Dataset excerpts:
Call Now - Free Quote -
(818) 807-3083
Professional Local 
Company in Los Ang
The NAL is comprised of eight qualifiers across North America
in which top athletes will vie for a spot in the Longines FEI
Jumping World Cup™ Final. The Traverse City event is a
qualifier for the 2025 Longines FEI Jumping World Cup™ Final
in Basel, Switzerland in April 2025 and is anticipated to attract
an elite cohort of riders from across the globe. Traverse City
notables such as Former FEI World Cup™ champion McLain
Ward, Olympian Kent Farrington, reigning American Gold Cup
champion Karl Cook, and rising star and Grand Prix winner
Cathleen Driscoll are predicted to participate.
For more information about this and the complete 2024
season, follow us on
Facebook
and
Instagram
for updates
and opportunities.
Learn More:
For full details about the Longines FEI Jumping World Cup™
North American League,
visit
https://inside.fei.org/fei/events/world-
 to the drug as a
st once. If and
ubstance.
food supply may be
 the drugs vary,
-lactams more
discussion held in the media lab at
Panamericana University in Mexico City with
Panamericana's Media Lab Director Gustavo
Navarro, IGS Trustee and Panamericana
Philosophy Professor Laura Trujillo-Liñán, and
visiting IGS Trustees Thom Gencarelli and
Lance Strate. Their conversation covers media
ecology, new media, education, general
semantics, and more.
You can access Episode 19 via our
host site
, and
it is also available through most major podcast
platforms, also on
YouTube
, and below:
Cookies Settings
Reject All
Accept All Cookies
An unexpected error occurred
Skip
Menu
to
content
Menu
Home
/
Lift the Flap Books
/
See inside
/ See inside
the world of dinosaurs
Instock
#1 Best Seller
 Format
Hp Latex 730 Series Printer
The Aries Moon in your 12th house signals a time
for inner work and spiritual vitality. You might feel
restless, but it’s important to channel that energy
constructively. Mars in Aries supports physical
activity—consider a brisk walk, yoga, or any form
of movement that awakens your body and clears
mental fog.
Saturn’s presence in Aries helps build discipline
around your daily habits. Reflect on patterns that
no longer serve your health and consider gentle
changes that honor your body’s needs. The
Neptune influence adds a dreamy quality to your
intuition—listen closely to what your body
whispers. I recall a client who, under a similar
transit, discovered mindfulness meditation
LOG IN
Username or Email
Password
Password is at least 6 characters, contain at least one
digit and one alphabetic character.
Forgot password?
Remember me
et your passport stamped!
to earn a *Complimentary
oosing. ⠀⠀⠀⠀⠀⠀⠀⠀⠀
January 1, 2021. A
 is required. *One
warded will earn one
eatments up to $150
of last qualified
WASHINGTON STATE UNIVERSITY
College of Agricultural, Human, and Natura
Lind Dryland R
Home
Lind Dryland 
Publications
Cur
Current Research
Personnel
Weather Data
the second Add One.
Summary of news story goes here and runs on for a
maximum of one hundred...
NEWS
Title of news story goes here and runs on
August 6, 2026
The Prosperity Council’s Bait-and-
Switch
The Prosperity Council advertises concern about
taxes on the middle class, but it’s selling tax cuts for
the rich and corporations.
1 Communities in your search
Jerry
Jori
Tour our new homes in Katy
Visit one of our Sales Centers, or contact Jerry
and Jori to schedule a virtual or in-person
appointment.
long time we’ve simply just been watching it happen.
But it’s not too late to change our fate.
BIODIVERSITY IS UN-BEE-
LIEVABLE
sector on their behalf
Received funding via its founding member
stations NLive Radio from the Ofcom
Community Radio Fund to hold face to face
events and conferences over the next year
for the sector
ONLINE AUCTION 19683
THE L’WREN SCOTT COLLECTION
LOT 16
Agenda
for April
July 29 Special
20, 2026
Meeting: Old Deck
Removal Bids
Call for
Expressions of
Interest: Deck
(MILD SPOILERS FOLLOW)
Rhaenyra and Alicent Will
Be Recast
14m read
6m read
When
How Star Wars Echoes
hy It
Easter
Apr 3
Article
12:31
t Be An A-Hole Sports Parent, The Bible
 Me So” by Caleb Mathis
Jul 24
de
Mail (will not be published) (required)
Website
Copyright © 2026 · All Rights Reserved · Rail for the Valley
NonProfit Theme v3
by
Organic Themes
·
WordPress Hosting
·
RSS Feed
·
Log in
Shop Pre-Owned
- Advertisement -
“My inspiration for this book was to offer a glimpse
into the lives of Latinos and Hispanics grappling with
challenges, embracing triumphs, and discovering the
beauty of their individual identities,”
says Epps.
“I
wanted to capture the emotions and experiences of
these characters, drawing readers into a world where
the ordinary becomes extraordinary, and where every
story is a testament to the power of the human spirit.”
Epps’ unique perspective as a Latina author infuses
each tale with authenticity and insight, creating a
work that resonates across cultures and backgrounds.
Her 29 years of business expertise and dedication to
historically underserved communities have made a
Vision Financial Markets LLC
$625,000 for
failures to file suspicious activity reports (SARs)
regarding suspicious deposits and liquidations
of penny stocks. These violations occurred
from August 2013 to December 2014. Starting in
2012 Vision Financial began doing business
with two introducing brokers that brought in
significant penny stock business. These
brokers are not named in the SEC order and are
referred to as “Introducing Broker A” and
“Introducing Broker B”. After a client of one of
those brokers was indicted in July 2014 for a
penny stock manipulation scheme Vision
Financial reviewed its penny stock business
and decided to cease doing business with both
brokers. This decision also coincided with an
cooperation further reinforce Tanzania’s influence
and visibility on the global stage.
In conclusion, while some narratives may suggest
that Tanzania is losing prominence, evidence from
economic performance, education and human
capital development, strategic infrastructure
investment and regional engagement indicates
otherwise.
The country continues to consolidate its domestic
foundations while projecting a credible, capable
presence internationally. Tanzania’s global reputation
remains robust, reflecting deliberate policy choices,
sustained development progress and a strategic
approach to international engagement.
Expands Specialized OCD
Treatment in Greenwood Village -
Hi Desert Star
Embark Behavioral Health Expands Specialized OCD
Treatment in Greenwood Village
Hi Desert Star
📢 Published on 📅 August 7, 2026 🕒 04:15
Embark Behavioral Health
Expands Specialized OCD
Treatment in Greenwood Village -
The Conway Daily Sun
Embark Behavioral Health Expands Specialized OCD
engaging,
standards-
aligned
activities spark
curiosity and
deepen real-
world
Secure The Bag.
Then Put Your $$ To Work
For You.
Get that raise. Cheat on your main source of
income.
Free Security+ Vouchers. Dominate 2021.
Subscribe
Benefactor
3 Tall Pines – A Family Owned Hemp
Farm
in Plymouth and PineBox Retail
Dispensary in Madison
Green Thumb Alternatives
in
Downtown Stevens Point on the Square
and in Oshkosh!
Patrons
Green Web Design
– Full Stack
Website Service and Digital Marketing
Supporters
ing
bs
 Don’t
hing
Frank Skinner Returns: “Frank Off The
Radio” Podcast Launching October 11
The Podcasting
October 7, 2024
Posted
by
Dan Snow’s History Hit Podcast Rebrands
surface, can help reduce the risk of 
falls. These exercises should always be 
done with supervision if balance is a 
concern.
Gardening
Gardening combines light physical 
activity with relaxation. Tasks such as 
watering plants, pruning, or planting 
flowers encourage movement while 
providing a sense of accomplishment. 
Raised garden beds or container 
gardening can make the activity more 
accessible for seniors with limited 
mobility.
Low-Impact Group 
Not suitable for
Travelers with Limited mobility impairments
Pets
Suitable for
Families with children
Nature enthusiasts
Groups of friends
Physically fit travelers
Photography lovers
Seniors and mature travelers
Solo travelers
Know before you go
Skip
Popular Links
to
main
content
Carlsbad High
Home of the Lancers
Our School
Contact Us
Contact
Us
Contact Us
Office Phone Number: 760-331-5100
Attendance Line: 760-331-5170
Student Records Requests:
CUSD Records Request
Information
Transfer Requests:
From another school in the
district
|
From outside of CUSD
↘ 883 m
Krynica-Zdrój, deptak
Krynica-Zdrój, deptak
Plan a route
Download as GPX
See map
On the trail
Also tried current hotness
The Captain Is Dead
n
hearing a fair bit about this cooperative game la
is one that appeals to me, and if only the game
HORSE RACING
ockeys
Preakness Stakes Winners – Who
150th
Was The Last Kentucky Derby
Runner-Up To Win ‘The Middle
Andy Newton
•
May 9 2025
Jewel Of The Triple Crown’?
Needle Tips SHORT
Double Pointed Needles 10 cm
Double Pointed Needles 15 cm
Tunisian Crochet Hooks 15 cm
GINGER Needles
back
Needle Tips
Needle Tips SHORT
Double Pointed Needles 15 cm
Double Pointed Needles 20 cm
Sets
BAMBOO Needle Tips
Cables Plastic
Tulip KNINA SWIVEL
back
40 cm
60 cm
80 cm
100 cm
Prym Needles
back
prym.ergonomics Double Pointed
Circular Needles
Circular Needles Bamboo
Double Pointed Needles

→ **Problem to work on**
Check the data above and report how many lines include the word "with", using a bare number.

→ **Exercise result**
11